Saturday, August 13, 2016

princess academy: stardust reviews

Princess Academy (Princess Academy #1)
Shannon Hale



Miri lives on a mountain where, for generations, her ancestors have quarried stone and lived a simple life. Then word comes that the king's priests have divined her small village the home of the future princess. In a year's time, the prince himself will come and choose his bride from among the girls of the village.

The king's ministers set up an academy on the mountain, and every teenage girl must attend and learn how to become a princess. Soon Miri finds herself confronted with a harsh academy mistress, bitter competition among the girls, and her own conflicting desires.

Full review of this wonderful story under the cut!

 When I talk to people about this book, I tell them that Princess Academy (and Shannon Hale's other masterpiece, IMO, The Goose Girl) is the book that changed my life. Not being dramatic, and not overstating this book's importance. When I first read this one, I was so completely caught up in its magic, and I have very rarely felt captured, to that extent, with any other book. And so, even though I have read this book countless times, I thought that I would write a little something about it now, following my most recent reread, to tell you how special it is and maybe persuade a few of you to give this one a try!

Okay, so yes, this is a middle grade book. The protag is 14 at the beginning, though it takes place over the course of about a year and a half to two years. And it is pretty short. It took me, as a pretty fast reader, only about four hours to finish. But these facts add to, rather than subtract from, the overall beauty of this book. Above all, Princess Academy is a high fantasy novel about a young girl growing up, coming into her own, and learning the difference between being defined by others and defining yourself. It features gorgeous prose, a breathtaking setting, and strongly developed characters. There is an element of wistfulness to it, as if the magic of the mountain in the story has effused into the words themselves. Once you begin reading, it is quick to suck you in, and you will find yourself unwillingly at the end before you know it, wishing there were more. 

The book opens on a girl named Miri, small for her age, whip-smart, funny, and restless. She lives in a tiny village perched on the edge of Mount Eskel, where the residents eke out a small existence off of the valuable stone, called Linder, that they mine from the mountain. Miri's father does not allow her to work in the mine like the rest of the village, a fact that causes her to be indcredibly unsure and self-conscious, at least at the beginning of the novel. The action of the story really picks up when Miri's remote village is visited by someone from the royal palace, something as inconceivable to the residents as traveling to the moon. The man informs the people that the priests of the kingdom have determined that the prince needs a bride, and that his bride would come from nowhere else but Mount Eskel. Due to this announcement, Miri and the rest of the village girls are taken down the mountain and put into an Academy, where they are taught everything that they may need to know, for one of them will become the princess. 

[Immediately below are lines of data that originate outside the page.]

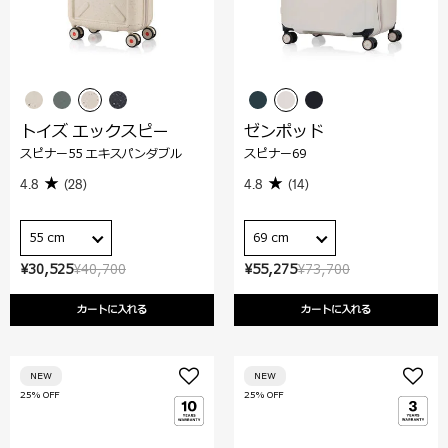
トイズ エックスピー
ゼンポッド
スピナー55 エキスパンダブル
スピナー69
4.8
(28)
4.8
(14)
55 cm
69 cm
¥30,525
¥40,700
¥55,275
¥73,700
カートに入れる
カートに入れる
NEW
NEW
25% OFF
25% OFF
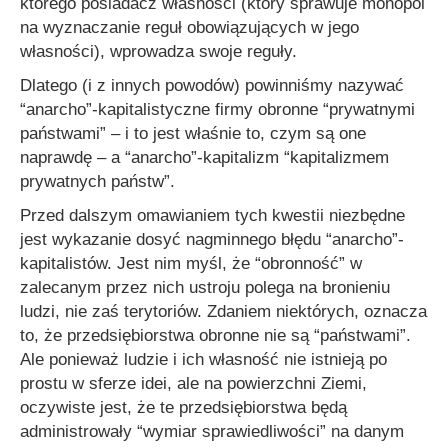
którego posiadacz własności (który sprawuje monopol
na wyznaczanie reguł obowiązujących w jego
własności), wprowadza swoje reguły.
Dlatego (i z innych powodów) powinniśmy nazywać
“anarcho”-kapitalistyczne firmy obronne “prywatnymi
państwami” – i to jest właśnie to, czym są one
naprawdę – a “anarcho”-kapitalizm “kapitalizmem
prywatnych państw”.
Przed dalszym omawianiem tych kwestii niezbędne
jest wykazanie dosyć nagminnego błędu “anarcho”-
kapitalistów. Jest nim myśl, że “obronność” w
zalecanym przez nich ustroju polega na bronieniu
ludzi, nie zaś terytoriów. Zdaniem niektórych, oznacza
to, że przedsiębiorstwa obronne nie są “państwami”.
Ale ponieważ ludzie i ich własność nie istnieją po
prostu w sferze idei, ale na powierzchni Ziemi,
oczywiste jest, że te przedsiębiorstwa będą
administrowały “wymiar sprawiedliwości” na danym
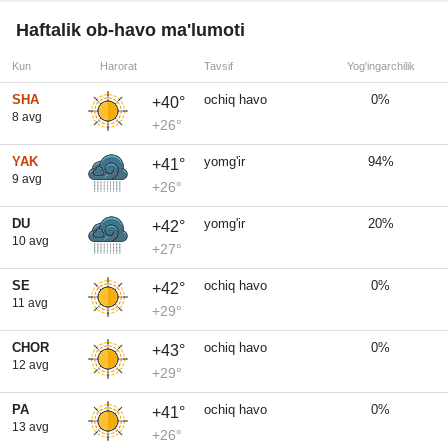
Haftalik ob-havo ma'lumoti
Kun
Harorat
Tavsif
Yog'ingarchilik
SHA
ochiq havo
0%
+40°
8 avg
+26°
YAK
yomg'ir
94%
+41°
9 avg
+26°
DU
yomg'ir
20%
+42°
10 avg
+27°
SE
ochiq havo
0%
+42°
11 avg
+29°
CHOR
ochiq havo
0%
+43°
12 avg
+29°
PA
ochiq havo
0%
+41°
13 avg
+26°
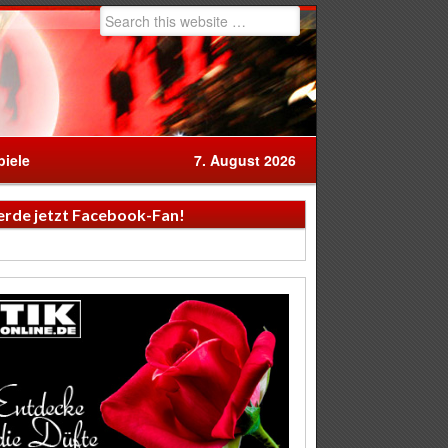
iele
7. August 2026
rde jetzt Facebook-Fan!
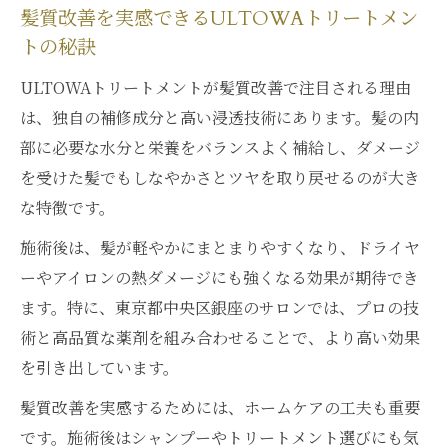
髪質改善を実感できるULTOWAトリートメン
トの秘訣
ULTOWAトリートメントが髪質改善で注目される理由
は、独自の補修成分と高い浸透技術にあります。髪の内
部に必要な水分と栄養をバランスよく補給し、ダメージ
を受けた髪でもしなやかさとツヤを取り戻せるのが大き
な特徴です。
施術後は、髪が軽やかにまとまりやすくなり、ドライヤ
ーやアイロンの熱ダメージにも強くなる効果が期待でき
ます。特に、東京都中央区銀座のサロンでは、プロの技
術と高品質な薬剤を組み合わせることで、より高い効果
を引き出しています。
髪質改善を実感するためには、ホームケアの工夫も重要
です。施術後はシャンプーやトリートメント選びにも気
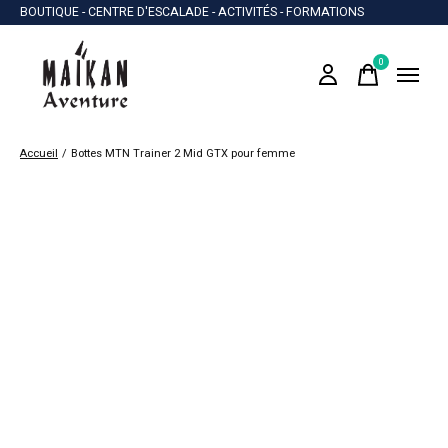
BOUTIQUE - CENTRE D'ESCALADE - ACTIVITÉS - FORMATIONS
0
items
Accueil
/
Bottes MTN Trainer 2 Mid GTX pour femme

This is the basic plot of the story, and the book progresses as Miri learns more than she could have ever imagined. The girls bond together in friendship and sisterhood while at the academy, fighting off a vindictive tutor, the elements, and jealousies that threaten to tear them apart. I think one of the things that I like most about this book is the bonds that form between the girls. Miri goes from being someone who is a bit on the outside in the village, due to the fact that she doesn't work in the quarry, to feeling like she belongs.  This is such a powerful transformation, to see Miri go from powerless to powerful, even with her limitations, and it is just so beautiful to read, especially because we get to see her friends, family, and neighbors standing by her and believing in her. 

The reason that I say this book changed my life is because I was around eleven or twelve when I first read it, and it caught me at a time when everything was changing. I don't really remember the exact circumstances, but I think we can all agree that being eleven or twelve is an odd time for anyone, but especially for girls. I think a lot of us feel like Miri feels at the beginning of this book. (even today, at 21, which is why this book is timeless to me) She's unsure of herself, of her place in society, of what she wants to do, but throughout the book she goes on this incredible journey to find strength in herself, where before she saw only weakness. And no one could teach her how to do that. Only through education and through her sheer determination is she able to find peace in herself. And the fact that her strength comes from within, not from something or someone else, makes her even more unshakable. For an eleven year old girl, seeing someone my age go through that and start to believe in herself was incredibly powerful. It was something that inspired me to find my passions and my place in the world. This story of strength and confidence, when coupled with Shannon Hale's amazing, has stuck with me for a decade. This was the book that made me want to write, to travel, to explore and learn everything that I could. And it also told me that I wasn't too young to be heard, to be listened to. This book is incredibly respectful of young girls, which is something that is difficult to come by, and it means so much to me, even more so, maybe, than it did when I was eleven. I think this should be required reading for all young girls, and maybe even all adult girls. YALL!! This book is so good. I love it so much. SO MUCH.